Append TEXT_REPLY_AGENT_ID to DEFAULT_USER_AGENT_SOURCES ([Uuid; 3] → [Uuid; 4]) so new members get a clone at signup, and the seed migration backfills clones for existing members.

Whose agent acts on a shared org number?

Phone numbers are org-scoped; agent clones are member-scoped. The assigned ai_agent_id row carries its own user_id/org_id — that member's session is reconstructed for tool permissions. So "which member acts" is answered explicitly by the assignment. If that owner later leaves the org, build_session_for_member returns Ok(None) → no domain tools → the turn degrades gracefully (it can still escalate).

05Find-or-spawn helper

The reusable seam (shared with #1429's Scheduled trigger): one long-lived thread per (agent, contact), race-safe under concurrent inbound.

// src/mods/ai_agent/services/find_or_spawn_contact_thread_service.rs (new)
pub async fn find_or_spawn_contact_thread(
    db: &DatabaseConnection,
    agent_id: Uuid,
    contact_id: Uuid,
    payload: AiThreadEventPayload,   // event-type parameterized — InboundSms OR Scheduled
) -> Result<Uuid, AppError> {
    let key = format!("contact:{contact_id}");

    // 1. Reuse a non-archived thread for (agent, key) if one exists.
    if let Some(id) = active_thread_for(db, agent_id, &key).await? {
        enqueue_and_maybe_spawn(id, None, payload).await?;
        return Ok(id);
    }

    // 2. Else insert one WITH the correlation_key. The partial unique index
    //    uq_ai_thread_agent_correlation_active guards against a concurrent
    //    insert; on 23505 we re-query the winner's thread.
    let id = match spawn_ai_agent_thread(db, agent_id, Some(key.clone())).await {
        Ok(id) => id,
        Err(AppError::Database(e)) if is_unique_violation(&e) =>
            active_thread_for(db, agent_id, &key).await?
                .ok_or_else(|| AppError::Internal("race lost but no thread".into()))?,
        Err(e) => return Err(e),
    };
    enqueue_and_maybe_spawn(id, None, payload).await?;
    Ok(id)
}

Required change	File
Extend `spawn_ai_agent_thread(db, agent_id)` → add `correlation_key: Option<String>` param (1 existing caller updated to pass `None`)	`spawn_ai_agent_thread_service.rs`
New `find_or_spawn_contact_thread` + small `active_thread_for` query helper	new service file
No change to `enqueue_and_maybe_spawn` — its claim gate is on `state`, which correctly wakes an idle thread and leaves a running one to drain	`enqueue_and_maybe_spawn_service.rs`

✓

Race guard verified against the live index

CREATE UNIQUE INDEX uq_ai_thread_agent_correlation_active ON ai_thread (agent_id, correlation_key) WHERE state <> 'archived' AND correlation_key IS NOT NULL — exactly the predicate we need. is_unique_violation() already detects Postgres 23505 on a sea_orm::DbErr.

06Suggest vs. send gate

The send_mode column swaps the agent's terminal move. Autonomous sends; suggest drafts pickable options. Both decided at the single non-assistant tool-build site.
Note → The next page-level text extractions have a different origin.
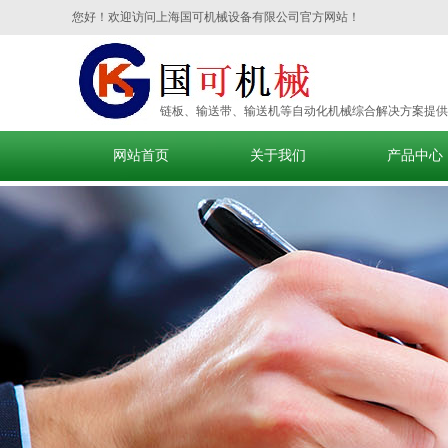
您好！欢迎访问上海国可机械设备有限公司官方网站！
链板、输送带、输送机等自动化机械综合解决方案提供
网站首页
关于我们
产品中心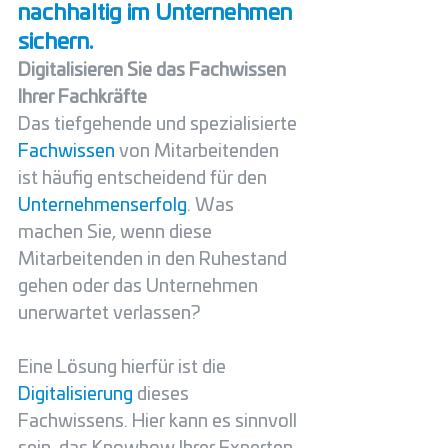
nachhaltig im Unternehmen 
sichern. 
Digitalisieren Sie das Fachwissen 
Ihrer Fachkräfte 
Das tiefgehende und spezialisierte 
Fachwissen
 von Mitarbeitenden 
ist häufig entscheidend für den 
Unternehmenserfolg
. Was 
machen Sie, wenn diese 
Mitarbeitenden in den Ruhestand 
gehen oder das Unternehmen 
unerwartet verlassen?  
Eine Lösung hierfür ist die
Digitalisierung
 dieses 
Fachwissens. Hier kann es sinnvoll 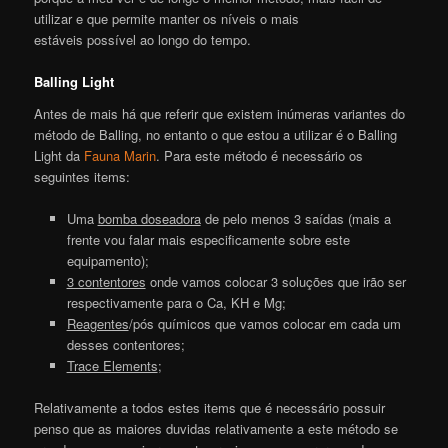
utilizar e que permite manter os níveis o mais
estáveis possível ao longo do tempo.
Balling Light
Antes de mais há que referir que existem inúmeras variantes do
método de Balling, no entanto o que estou a utilizar é o Balling
Light da
Fauna Marin
. Para este método é necessário os
seguintes items:
Uma
bomba doseadora
de pelo menos 3 saídas (mais a
frente vou falar mais especificamente sobre este
equipamento);
3 contentores
onde vamos colocar 3 soluções que irão ser
respectivamente para o Ca, KH e Mg;
Reagentes
/pós químicos que vamos colocar em cada um
desses contentores;
Trace Elements
;
Relativamente a todos estes items que é necessário possuir
penso que as maiores duvidas relativamente a este método se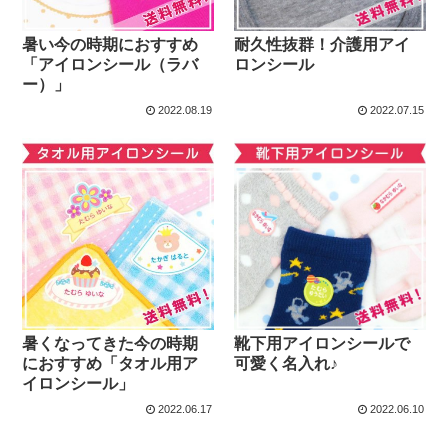
暑い今の時期におすすめ
耐久性抜群！介護用アイ
「アイロンシール（ラバ
ロンシール
ー）」
2022.08.19
2022.07.15
暑くなってきた今の時期
靴下用アイロンシールで
におすすめ「タオル用ア
可愛く名入れ♪
イロンシール」
2022.06.17
2022.06.10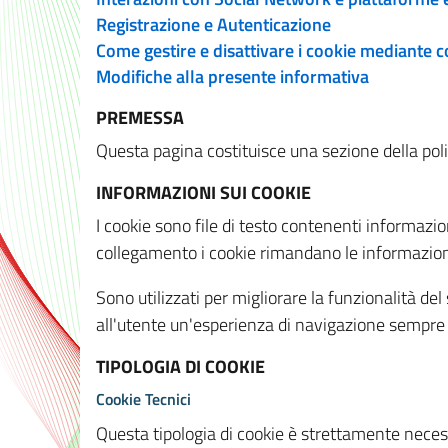
Registrazione e Autenticazione
Come gestire e disattivare i cookie mediante 
Modifiche alla presente informativa
PREMESSA
Questa pagina costituisce una sezione della policy
INFORMAZIONI SUI COOKIE
I cookie sono file di testo contenenti informazio
collegamento i cookie rimandano le informazioni 
Sono utilizzati per migliorare la funzionalità de
all'utente un'esperienza di navigazione sempre 
TIPOLOGIA DI COOKIE
Cookie Tecnici
Questa tipologia di cookie è strettamente necessa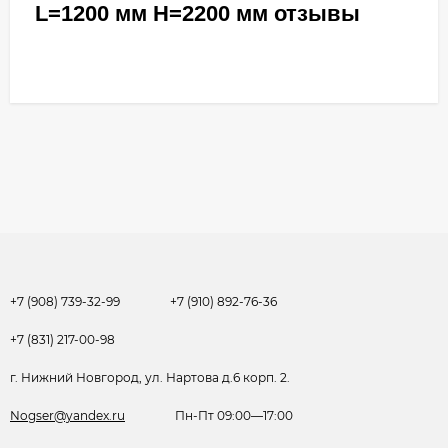
L=1200 мм H=2200 мм отзывы
+7 (908) 739-32-99
+7 (910) 892-76-36
+7 (831) 217-00-98
г. Нижний Новгород, ул. Нартова д.6 корп. 2.
Nogser@yandex.ru
Пн-Пт 09:00—17:00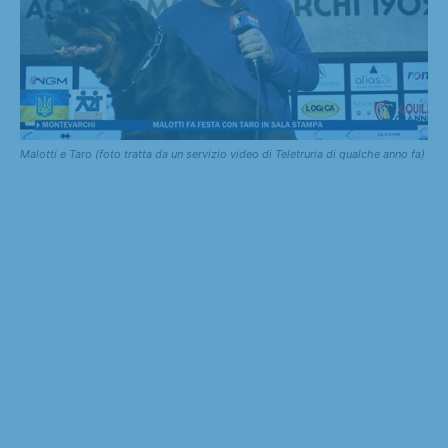
Malotti e Taro (foto tratta da un servizio video di Teletruria di qualche anno fa)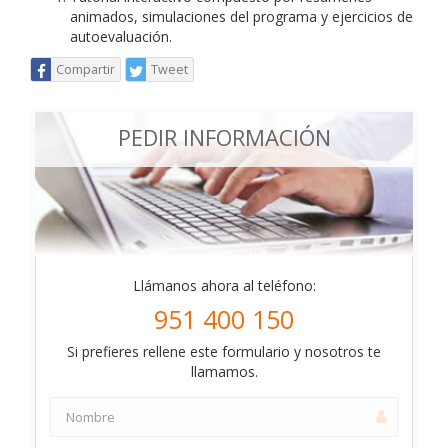
animados, simulaciones del programa y ejercicios de
autoevaluación.
Compartir
Tweet
PEDIR INFORMACIÓN
Llámanos ahora al teléfono:
951 400 150
Si prefieres rellene este formulario y nosotros te
llamamos.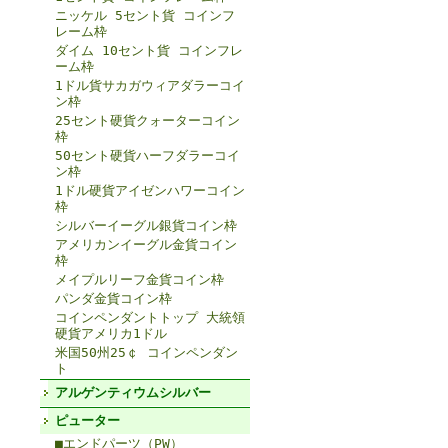
ニッケル 5セント貨 コインフ
レーム枠
ダイム 10セント貨 コインフレ
ーム枠
1ドル貨サカガウィアダラーコイ
ン枠
25セント硬貨クォーターコイン
枠
50セント硬貨ハーフダラーコイ
ン枠
1ドル硬貨アイゼンハワーコイン
枠
シルバーイーグル銀貨コイン枠
アメリカンイーグル金貨コイン
枠
メイプルリーフ金貨コイン枠
パンダ金貨コイン枠
コインペンダントトップ 大統領
硬貨アメリカ1ドル
米国50州25￠ コインペンダン
ト
アルゲンティウムシルバー
ピューター
■エンドパーツ（PW）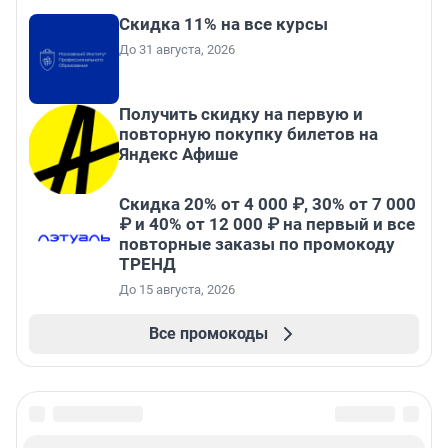
Скидка 11% на все курсы
До 31 августа, 2026
Получить скидку на первую и
повторную покупку билетов на
Яндекс Афише
Скидка 20% от 4 000 ₽, 30% от 7 000
₽ и 40% от 12 000 ₽ на первый и все
повторные заказы по промокоду
ТРЕНД
До 15 августа, 2026
Все промокоды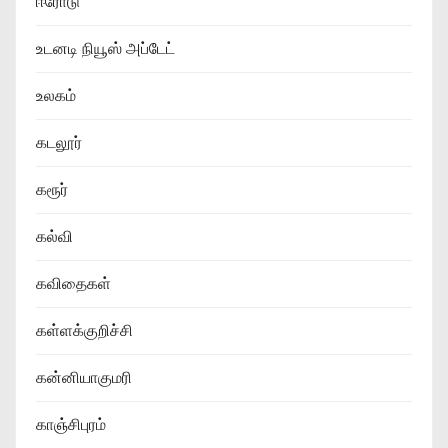
ஈரோடு
உடனடி நியூஸ் அப்டேட்
உலகம்
கடலூர்
கரூர்
கல்வி
கவிதைகள்
கள்ளக்குறிச்சி
கன்னியாகுமரி
காஞ்சிபுரம்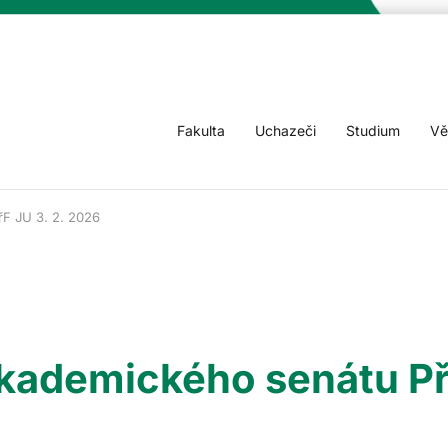
Fakulta
Uchazeči
Studium
Vě
F JU 3. 2. 2026
kademického senátu PřF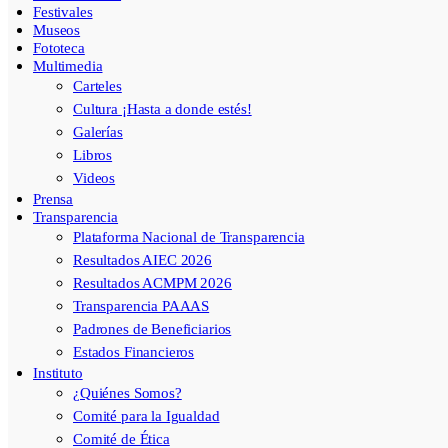
Festivales
Museos
Fototeca
Multimedia
Carteles
Cultura ¡Hasta a donde estés!
Galerías
Libros
Videos
Prensa
Transparencia
Plataforma Nacional de Transparencia
Resultados AIEC 2026
Resultados ACMPM 2026
Transparencia PAAAS
Padrones de Beneficiarios
Estados Financieros
Instituto
¿Quiénes Somos?
Comité para la Igualdad
Comité de Ética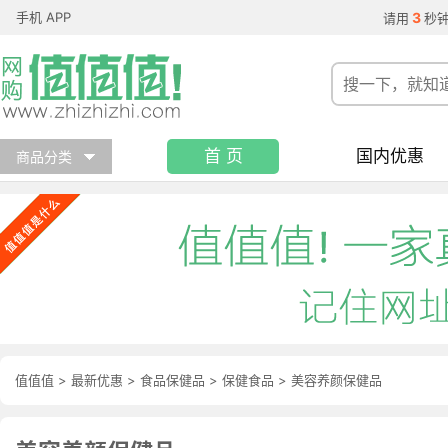
手机 APP
3
请用
秒
首 页
国内优惠
商品分类
值值值
>
最新优惠
>
食品保健品
>
保健食品
>
美容养颜保健品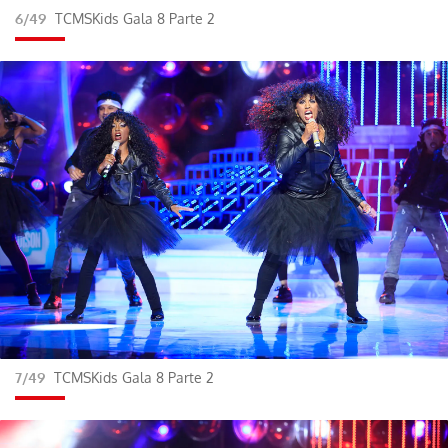
6/49
TCMSKids Gala 8 Parte 2
7/49
TCMSKids Gala 8 Parte 2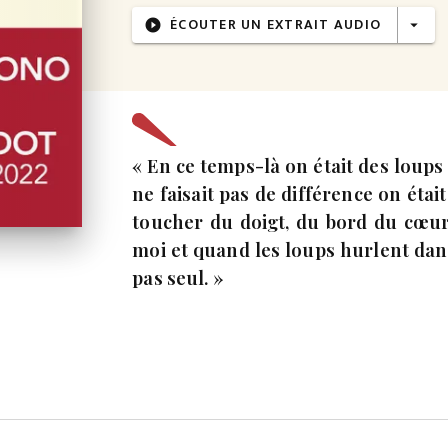
ÉCOUTER UN EXTRAIT AUDIO
play_circle_filled
arrow_drop_down
« En ce temps-là on était des loups
ne faisait pas de différence on étai
toucher du doigt, du bord du cœur 
moi et quand les loups hurlent dans
pas seul. »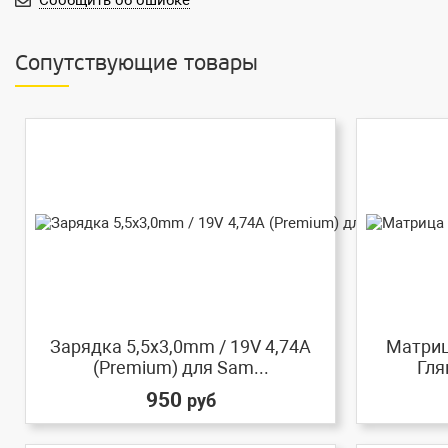
Сообщить об ошибке
Сопутствующие товары
Зарядка 5,5x3,0mm / 19V 4,74A
Матриц
(Premium) для Sam...
Гля
950
руб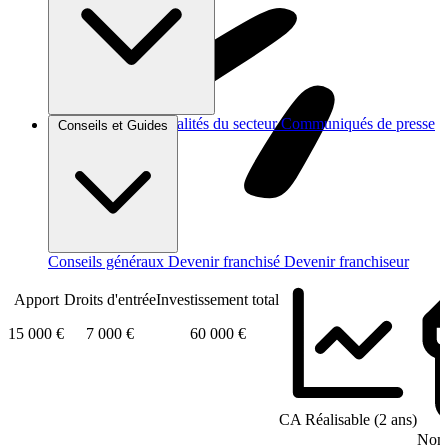
Brèves et actus
Actualités du secteur
Communiqués de presse
Conseils et Guides
Interviews
Conseils généraux
Devenir franchisé
Devenir franchiseur
Apport
Droits d'entrée
Investissement total
15 000 €
7 000 €
60 000 €
CA Réalisable (2 ans)
Nomb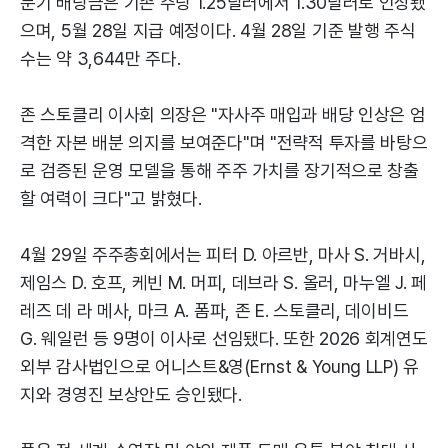
분기 배당금은 기존 주당 1.25달러에서 1.30달러로 인상됐
으며, 5월 28일 지급 예정이다. 4월 28일 기준 발행 주식
수는 약 3,644만 주다.
존 스토클리 이사회 의장은 "자사주 매입과 배당 인상은 엄
격한 자본 배분 의지를 보여준다"며 "전략적 투자를 바탕으
로 검증된 운영 모델을 통해 주주 가치를 장기적으로 창출
할 여력이 크다"고 밝혔다.
4월 29일 주주총회에서는 피터 D. 아르반, 마사 S. 거바시,
제임스 D. 호프, 케빈 M. 머피, 데브라 S. 올러, 마누엘 J. 페
레즈 데 라 메사, 마크 A. 폼파, 존 E. 스토클리, 데이비드
G. 웨일런 등 9명이 이사로 선임됐다. 또한 2026 회계연도
외부 감사법인으로 어니스트&영(Ernst & Young LLP) 유
지와 경영진 보상안도 승인됐다.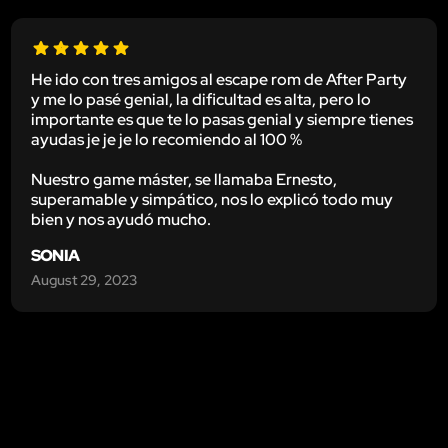
He ido con tres amigos al escape rom de After Party
y me lo pasé genial, la dificultad es alta, pero lo
importante es que te lo pasas genial y siempre tienes
ayudas je je je lo recomiendo al 100 %
Nuestro game máster, se llamaba Ernesto,
superamable y simpático, nos lo explicó todo muy
bien y nos ayudó mucho.
SONIA
August 29, 2023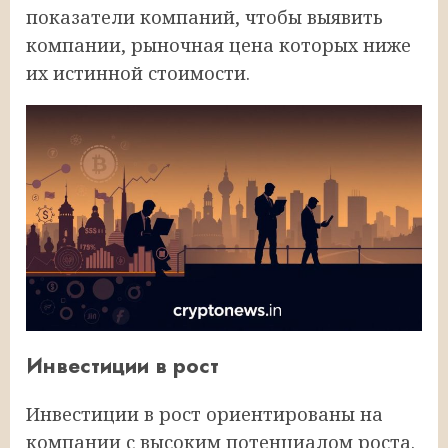
показатели компаний, чтобы выявить
компании, рыночная цена которых ниже
их истинной стоимости.
Инвестиции в рост
Инвестиции в рост ориентированы на
компании с высоким потенциалом роста.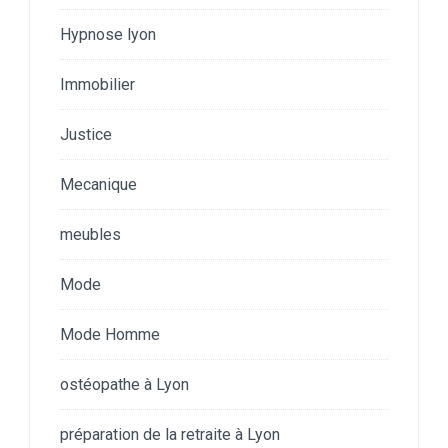
Hypnose lyon
Immobilier
Justice
Mecanique
meubles
Mode
Mode Homme
ostéopathe à Lyon
préparation de la retraite à Lyon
// run_ai_agent_thread_service.rs — build_domain_tools_for_agent(&db, &agent, reply_ctx)
let mut tools = collect_agent_domain_rig_tools(&session, tier_flags);
match agent.send_mode.as_str() {
    "suggest" => {
        // Cannot send. Swaps send_sms for a draft-options tool bound to the inbound.
        tools.retain(|t| t.name() != "send_sms");
        if let Some(ctx) = &reply_ctx {
            tools.push(build_propose_sms_replies_tool(ctx.clone()));
        }
    }
    _ => /* autonomous: send_sms stays, curried to reply-from the texted number (§7) */ {}
}
tools

Mode	Terminal tool	Behavior
`autonomous`	`send_sms` (+ `escalate_to_user`)	Read bundle + sends from the texted number when confident; escalates when not.
`suggest`	`propose_sms_replies` (+ `escalate_to_user`)	Read bundle − `send_sms`. Drafts 2–3 options; physically cannot send. Escalate stays for genuine "can't draft / needs judgment" cases.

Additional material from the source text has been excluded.